Abstract
Purpose :
Subretinal injections are the most common technique for delivering therapeutic agents to photoreceptors and the retinal pigment epithelium. We describe an alternative injection method in mice that successfully targets the subretinal space with minimal collateral damage and fast recovery times.
Methods :
A lateral conjunctival incision was made in anesthetized male and female adult mice. The surrounding connective tissue was resected 0.5mm temporal to the optic nerve, exposing the injection site and avoiding the orbital blood sac. Fluorescein (0.3µl, n=18; 0.5µl, n=8; or 1.0µl, n=5 at 0.01%) was injected through a sclerotomy into the subretinal space (n=31 eyes in total). The location and topographic distribution of fluorescein was visualized by fundus imaging. Retinal thickness (Bruch’s membrane to the inner limiting membrane) was measured prior to injection, immediately after, and 2- and 4- weeks post injection using spectral domain optical coherence tomography.
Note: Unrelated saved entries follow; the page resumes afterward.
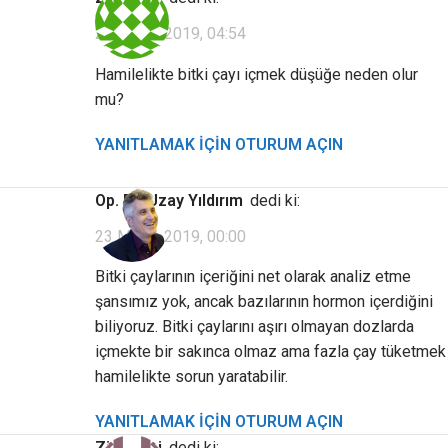
22 Mayıs 2019, 04:54
Hamilelikte bitki çayı içmek düşüğe neden olur
mu?
YANITLAMAK IÇIN OTURUM AÇIN
Op. Dr. Uzay Yıldırım
dedi ki:
23 Mayıs 2019, 00:00
Bitki çaylarının içeriğini net olarak analiz etme
şansımız yok, ancak bazılarının hormon içerdiğini
biliyoruz. Bitki çaylarını aşırı olmayan dozlarda
içmekte bir sakınca olmaz ama fazla çay tüketmek
hamilelikte sorun yaratabilir.
YANITLAMAK IÇIN OTURUM AÇIN
Ziyaretçi
dedi ki:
Retinal thickness measures were obtained at the injection site at adjacent areas. Rod-mediated retinal function was evaluated concurrently using electroretinography (ERG).
Results :
No unintended retinal detachments, punctures of the neurosensory retina, leakage into the vitreous cavity, or lens nicking was observed. In addition, no evidence of an inflammatory response, uveitis, or post-surgical infection was present. All detachments were completely resolved 2-weeks post-injection. Total retinal thickness showed an average 6.5 ± 1.9% thinning at the injection site (pre=196µm ± 1, n=31; 4-weeks=183µm ± 4, n=31, p=0.001) with no significant thinning distal to the injection site at 4-weeks post injection. Rod-mediated ERGs showed an average 9.6 ± 3.5% decrease in a-wave amplitude (pre=-356 ± 9 µV; 4-weeks=-324 ± 9 µV; p=0.013) and a trend towards reduced b-wave amplitude (pre=600 ± 17 µV; 4-weeks=552 ± 18 µV; p=0.055) at 4-weeks post injection.
Conclusions :
Due to the high efficacy, minimal damage and fast recovery, this method is recommended for targeting viral vectors, pharmacological agents, or induced pluripotent stem cells to the subretinal space.
This is an abstract that was submitted for the 2017 ARVO Annual Meeting, held in Baltimore, MD, May 7-11, 2017.